= Samuel Enderby =

British whaler and merchant (1719–1797)

Samuel Enderby (17 January 1719 – 19 September 1797) was an English whale oil merchant, significant in the history of whaling in the United Kingdom. In the 18th century, he founded Samuel Enderby & Sons, a prominent shipping, whaling, and sealing company.

==Family==
The Enderby family had been tanners (leather workers) at Bermondsey, and supported Oliver Cromwell. Daniel Enderby I raised money for the army in the Long Parliament, as recorded in Hansard. The family was granted forfeited estates at Lismore, County Waterford, Ireland, which were sold in 1660. After that time, the family was active in the 'oil and Russia trade' and traded with the New England colonies.

Samuel was apprenticed to a cooper in the 1730s.

On 2 June 1752, Samuel Enderby II married Mary Buxton, a daughter of his business partner, at St Paul's Wharf in London.
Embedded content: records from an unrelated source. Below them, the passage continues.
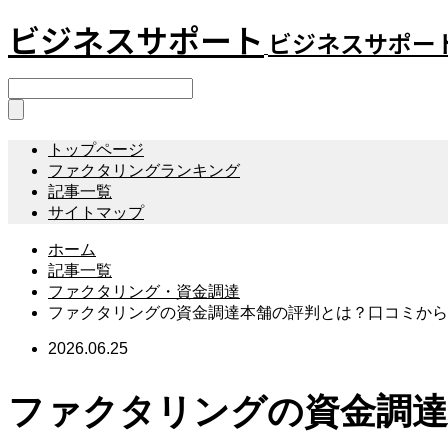
ビジネスサポート
ビジネスサポー
トップページ
ファクタリングランキング
記事一覧
サイトマップ
ホーム
記事一覧
ファクタリング・資金調達
ファクタリングの資金調達本舗の評判とは？口コミから
2026.06.25
ファクタリングの資金調達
Enderby died in 1797, leaving the company to his three sons Charles, Samuel III, and George.

Samuel Enderby III (1755-1829) owned Britannia, the ship that made the first successful whale catch off Australia (10 November 1791). He was the grandfather of Major-General Charles George Gordon.

==Fictional references==
- In Chapter 100 of the novel Moby-Dick, the Pequod of Nantucket meets a whaling ship of London named the Samuel Enderby, which has also encountered the White Whale. The Samuel Enderby was a real ship, which was in fact among the three Enderby company ships (the other two were the Fancy and the Brisk) from England that arrived at Port Ross in 1849 carrying the 150 colonists for the new Enderby Settlement. Chapter 101 of Moby Dick discusses Samuel Enderby & Sons whaling company in further detail.